Earlier this week, I commented on Twitter about U.S. Secretary of Education Betsy DeVos’ remarks at the Council of Chief State School Officers Legislative conference in Washington. During her address there, she said that states need to do more to innovate in education. She further emphasized the need to give local schools and communities the kind of flexibility and authority they need to transform classrooms. She stated that she didn’t see this written into states’ plans under the Every Student Succeeds Act.
What I fear the secretary may have overlooked in her comments is the transformative initiatives states like North Dakota already have in place—ones that cannot be communicated effectively in a regulatory document such as a templated ESSA application.
I’ve worked in education for 28 years, the last five of them as the elected state superintendent of the North Dakota Department of Public Instruction. My office has been involved in helping education stakeholders across the state put together our ESSA plan and craft innovation legislation. Never before have I heard more open and honest conversations about rethinking the delivery of education than I have in the last year, both in North Dakota and with colleagues across the nation.
Consider this. I file my taxes each year. It gives a sketch of how much money I earn, but in reading my tax returns you could never expect to learn about me, my plans for the next year, or my priorities. I would argue that each state’s ESSA plan works much the same way.
As I have engaged in national conversations with educators and policymakers, it is clear to me that state leaders didn’t intend for the plans to be an overview of our states’ vision for education or the sole way of communicating the wide-ranging and robust work that all education stakeholders are doing.
It is clear to me that state leaders didn’t intend for the plans to be an overview of our states’ vision for education."

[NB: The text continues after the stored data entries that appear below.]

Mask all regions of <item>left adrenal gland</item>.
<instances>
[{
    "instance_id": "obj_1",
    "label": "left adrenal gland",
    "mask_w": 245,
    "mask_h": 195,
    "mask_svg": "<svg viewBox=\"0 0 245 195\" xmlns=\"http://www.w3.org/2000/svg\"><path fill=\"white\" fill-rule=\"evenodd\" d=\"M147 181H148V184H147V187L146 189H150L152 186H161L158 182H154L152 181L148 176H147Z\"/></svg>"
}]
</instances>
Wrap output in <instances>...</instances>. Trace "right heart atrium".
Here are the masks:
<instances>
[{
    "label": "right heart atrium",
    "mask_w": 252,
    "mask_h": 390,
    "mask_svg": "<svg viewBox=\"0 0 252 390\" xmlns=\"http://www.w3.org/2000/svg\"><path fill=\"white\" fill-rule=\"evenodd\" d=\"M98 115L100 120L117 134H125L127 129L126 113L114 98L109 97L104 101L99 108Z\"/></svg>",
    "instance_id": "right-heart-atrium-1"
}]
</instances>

In my state’s case, the ESSA plan is a mechanism for North Dakota to tell the U.S. Department of Education how we plan to spend the nearly $141 million in federal funding we receive each year. (This amount represents 12.1 percent of total spending in state and local dollars to meet the needs of our students.) This plan can help to leverage efforts toward the state’s vision, but it doesn’t represent the vision entirely.
Last April, North Dakota passed legislation creating an innovative education plan with bipartisan and cross-sector support. In so doing, we enabled our education communities across the state to break free from burdensome rules and regulations.

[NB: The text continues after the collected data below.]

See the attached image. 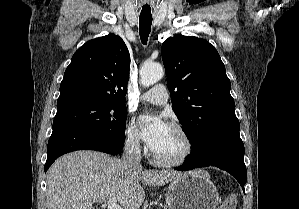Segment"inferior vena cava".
<instances>
[{
    "label": "inferior vena cava",
    "instance_id": "obj_1",
    "mask_svg": "<svg viewBox=\"0 0 299 209\" xmlns=\"http://www.w3.org/2000/svg\"><path fill=\"white\" fill-rule=\"evenodd\" d=\"M122 159L131 168H141V150L137 138H128L124 146Z\"/></svg>",
    "mask_w": 299,
    "mask_h": 209
}]
</instances>
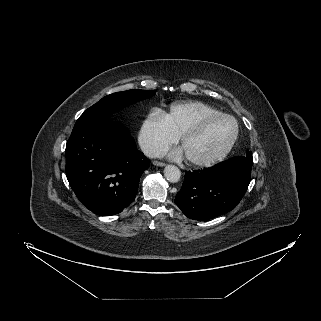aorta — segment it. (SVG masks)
<instances>
[{
    "label": "aorta",
    "mask_w": 321,
    "mask_h": 321,
    "mask_svg": "<svg viewBox=\"0 0 321 321\" xmlns=\"http://www.w3.org/2000/svg\"><path fill=\"white\" fill-rule=\"evenodd\" d=\"M164 176L171 183H176L181 178V171L174 165H167L164 169Z\"/></svg>",
    "instance_id": "762f6f07"
}]
</instances>
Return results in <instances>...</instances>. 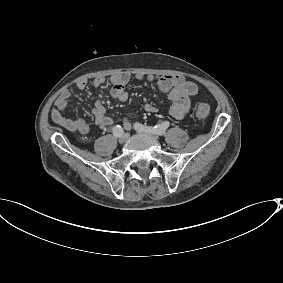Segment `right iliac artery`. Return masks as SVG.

Senate Bill 2186 created a program that allows public and private schools greater control over practices, allowing them to focus on personalized learning, social-emotional skills, college-and-career readiness, and the training for educators to carry out this work. My office led a team of legislators, teachers, administrators, parents, students, and business leaders who crafted the bill.
Now, the law is helping students like Elizabeth, a high school freshman in a rural North Dakota district near Fargo who didn’t like school. Elizabeth’s district was one of several that were instrumental in the bill’s passage, and, in turn, it was ready to implement an entirely redefined education program for the 2017-18 school year. Elizabeth now has the freedom to learn in a personalized way, at her own pace, and to follow her passions. More flexibility and personalized instruction has since given Elizabeth time in the school day to explore meaningful career opportunities in partnership with local businesses.
This story is not one that we could illustrate in a federal ESSA application, yet it is just one example of the first steps in the remarkable movement to reinvent education in North Dakota.
I believe that Secretary DeVos and I agree on the direction that the delivery of education needs to take. We must do better for young people. We must embrace the challenge of innovation to meet the needs of our individual students. I invite Secretary DeVos to visit our North Dakota schools. I’m sure that other states, which are undertaking similar multifaceted initiatives, would also welcome a visit from her.
I would further encourage the secretary to engage in meaningful conversation with chief state school officers, teachers, administrators, students, parents, and all of the other stakeholders that are making this sort of innovation possible.
Secretary DeVos, once everyone has a better understanding of the work that is being done in states across the country, I am confident we can work together to make progress for all students.